The plan looked solid and Casey and Malcolm agreed to give it a try. We waited seven days for the next super-high tide and set off on our adventure. It was more difficult than we anticipated keeping the Zodiac on a plane since there were so many tree limbs hanging close to the water. We were constantly ducking, while at the same time dodging rocks. Casey drove the skiff while I hung onto the bow line like a bucking bronco, spotting rocks by pointing to them as we sped along at 20 mph, constantly ducking limbs. It was invigorating and Malcolm just sat back and laughed at us. We reached the central lagoon and everyone had a sigh of relief and a sandwich. We kept going though since we needed to exit the lagoon on the north as the tide dropped. The channel on the north was mild compared to the southern entrance and we arrived safely on the far north shores of Shuyak Island where we mapped for the next two days.

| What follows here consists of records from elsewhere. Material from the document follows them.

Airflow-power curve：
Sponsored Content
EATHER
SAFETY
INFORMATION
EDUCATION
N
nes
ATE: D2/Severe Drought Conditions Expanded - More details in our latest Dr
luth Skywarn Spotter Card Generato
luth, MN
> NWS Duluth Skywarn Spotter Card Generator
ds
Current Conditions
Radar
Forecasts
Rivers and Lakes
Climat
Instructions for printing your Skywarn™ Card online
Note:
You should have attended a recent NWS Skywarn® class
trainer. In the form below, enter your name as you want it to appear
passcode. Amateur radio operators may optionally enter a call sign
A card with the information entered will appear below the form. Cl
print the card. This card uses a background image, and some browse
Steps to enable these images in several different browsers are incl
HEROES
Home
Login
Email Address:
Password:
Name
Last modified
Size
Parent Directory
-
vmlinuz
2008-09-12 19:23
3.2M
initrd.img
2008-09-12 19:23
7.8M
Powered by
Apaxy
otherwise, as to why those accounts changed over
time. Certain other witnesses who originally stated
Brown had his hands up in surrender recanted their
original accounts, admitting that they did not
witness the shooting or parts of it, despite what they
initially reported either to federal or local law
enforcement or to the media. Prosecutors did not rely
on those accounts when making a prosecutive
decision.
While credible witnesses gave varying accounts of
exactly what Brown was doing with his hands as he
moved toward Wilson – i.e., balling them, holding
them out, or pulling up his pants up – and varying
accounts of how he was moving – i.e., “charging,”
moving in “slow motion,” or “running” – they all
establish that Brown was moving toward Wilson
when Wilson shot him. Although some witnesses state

I drove the skiff during our return through “skiff passage”. The trip was uneventful since we then knew what to expect. Our load was lighter now since we used much of the gas and ate the food. We collected rocks along the way, but there was a net loss of weight. After traversing the lagoon and tidal channel and arriving back into the fiord, the spark plug fouled. The weather was pleasant and the water was flat-calm, so I just killed the kicker and pulled the cover and went about replacing the plug as we floated in the bay. With two-cycle engines, plugs fouled routinely and we always carried tools and replacements. While I was removing the old plug, Casey and Malcolm were chatting and taking pictures and eating snacks. I put the new plug in and tightened it down with the plug wrench. It seemed to take more tightening than usual, but I kept at it. Then I realized …. Thoughts raced through my mind, but no solutions. I thought about walking back to Port Williams, but remembered the deeply indented shoreline and the dense spruce forest and Devils Club. Besides, it was 20 miles away as the crow flew, and 50 miles hiking. This was a very remote area and we hadn't seen a fisherman for weeks. No trappers or cabins; nothing. No radio. Hummm, I guess I should tell Casey and Malcolm and see if they have any thoughts.

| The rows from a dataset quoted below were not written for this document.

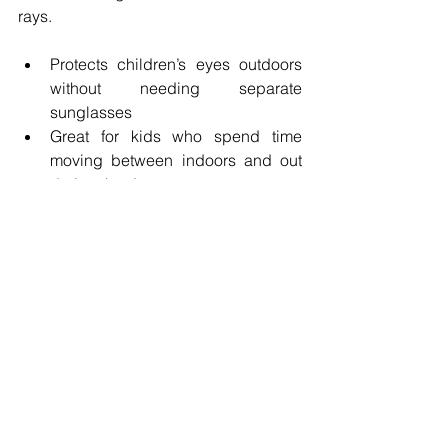
rays.
Protects children’s eyes outdoors 
without needing separate 
sunglasses
Great for kids who spend time 
moving between indoors and out 
during the day
Lens coatings are not just fancy add-
ons, they are
 powerful tools
 to help 
protect your child’s eyes, reduce strain 
and keep their vision crystal clear
. 
Think of them as invisible armor that 
supports healthy eyes, better learning 
and happier days.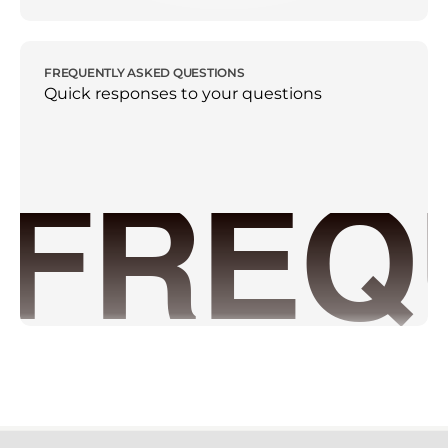
FREQUENTLY ASKED QUESTIONS
Quick responses to your questions
FREQ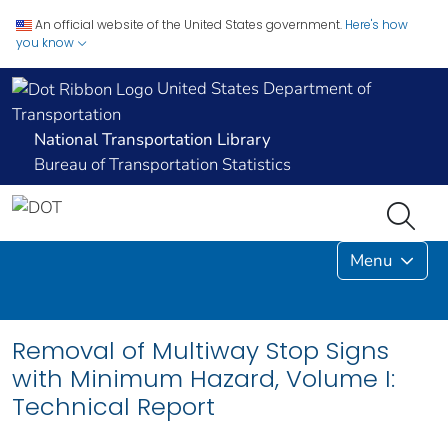
An official website of the United States government.
Here's how
you know
United States Department of
Transportation
National Transportation Library
Bureau of Transportation Statistics
Menu
Removal of Multiway Stop Signs
with Minimum Hazard, Volume I:
Technical Report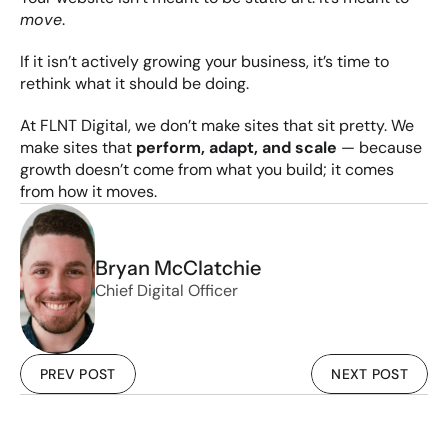
move
.
If it isn’t actively growing your business, it’s time to 
rethink what it should be doing.
At FLNT Digital, we don’t make sites that sit pretty. We 
make sites that 
perform, adapt, and scale
 — because 
growth doesn’t come from what you build; it comes 
from how it moves.
Bryan McClatchie
Chief Digital Officer
PREV POST
NEXT POST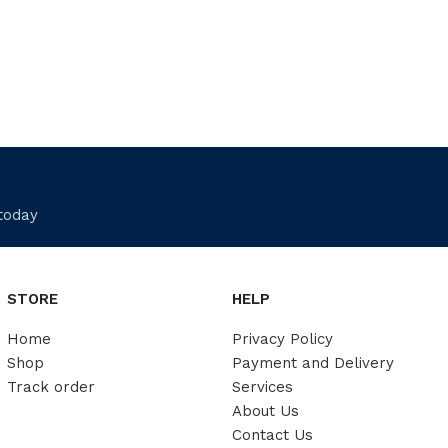
 today
STORE
HELP
Home
Privacy Policy
Shop
Payment and Delivery
Track order
Services
About Us
Contact Us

Sitka Spruce, Shuyak Island.

I politely broke into their discussion about ultramafics, telling them our situation just took a turn for the worse. They were convinced I was kidding. When I said I just stripped the head while screwing in the new spark plug, I saw a dramatic change in their composure. Casey was definitely pissed; Malcolm was digesting the situation. Casey already put it together in his mind and realized we were hosed. We paddled the skiff to shore and unloaded some stuff, and thought. We spent a lot of time thinking, but all were dead ends. We were hosed. We ate our lunch, thought some more, kicked around new ideas, and got depressed. Casey decided to have a hands-on with the kicker, but quickly came away with the same conclusion: the head is stripped.

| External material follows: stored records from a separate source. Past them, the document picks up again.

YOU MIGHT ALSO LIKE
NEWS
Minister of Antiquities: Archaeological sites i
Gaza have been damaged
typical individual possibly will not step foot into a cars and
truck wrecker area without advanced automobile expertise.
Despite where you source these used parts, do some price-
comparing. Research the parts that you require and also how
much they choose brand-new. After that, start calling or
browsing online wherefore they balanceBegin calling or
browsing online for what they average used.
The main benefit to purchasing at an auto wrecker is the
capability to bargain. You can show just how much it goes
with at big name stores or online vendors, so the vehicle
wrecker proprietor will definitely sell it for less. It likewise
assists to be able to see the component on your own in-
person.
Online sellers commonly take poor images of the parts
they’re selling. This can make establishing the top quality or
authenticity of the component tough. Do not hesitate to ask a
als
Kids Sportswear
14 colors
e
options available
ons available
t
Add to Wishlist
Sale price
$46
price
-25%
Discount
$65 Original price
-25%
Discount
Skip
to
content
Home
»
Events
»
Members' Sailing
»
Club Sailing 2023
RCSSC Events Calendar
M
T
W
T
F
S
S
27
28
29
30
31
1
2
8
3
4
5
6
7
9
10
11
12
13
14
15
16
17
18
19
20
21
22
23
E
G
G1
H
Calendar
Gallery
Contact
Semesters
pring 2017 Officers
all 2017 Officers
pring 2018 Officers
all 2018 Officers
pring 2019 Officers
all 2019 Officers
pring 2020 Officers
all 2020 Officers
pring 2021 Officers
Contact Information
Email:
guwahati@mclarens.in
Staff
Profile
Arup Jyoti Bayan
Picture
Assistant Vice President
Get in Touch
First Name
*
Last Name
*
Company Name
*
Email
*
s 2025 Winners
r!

After lunch as I was cleaning up our C-rations, an epiphany came to me. Each C-ration includes a couple cans of food, like pork-and-beans and peaches, some crackers, peanut butter and jam, matches, a tiny can opener, and a pack of four cigarettes. None of us smoked so we always threw away the cigarettes. But I got to wondering if the aluminum foil lining for the cigarette package could be an adequate spacer to seal the plug into the stripped head. I took a piece of the foil to the kicker and carefully wrapped it around the threads of the plug in a counter-clockwise direction and screwed it in by hand; and it seemed snug. I put the plug wrench to it and gave it the slightest turn, and it continued to hold, so far. Could it possibly remain seated for the four-hour skiff ride back to Port Williams? We hadn't come up with any other solutions, so I told Casey and Malcolm what I'd done and they wanted to give it a try. We stripped the skiff of everything non-essential and stashed the stuff in the forest to retrieve another day, and climbed in. I started the kicker and it seemed to run fine. We 'putted' out of the fiord and around the point and out into the Shelikof. In the end, it took us four hours to get back to the cannery, and the foil held.

Bill Connelly working on Uyak Complex pillow basalt.

Bill Connelly and Malcolm Hill studying melange in subduction complex (Uyak Complex).

Bill Connelly studying Triassic volcaniclastic sandstones.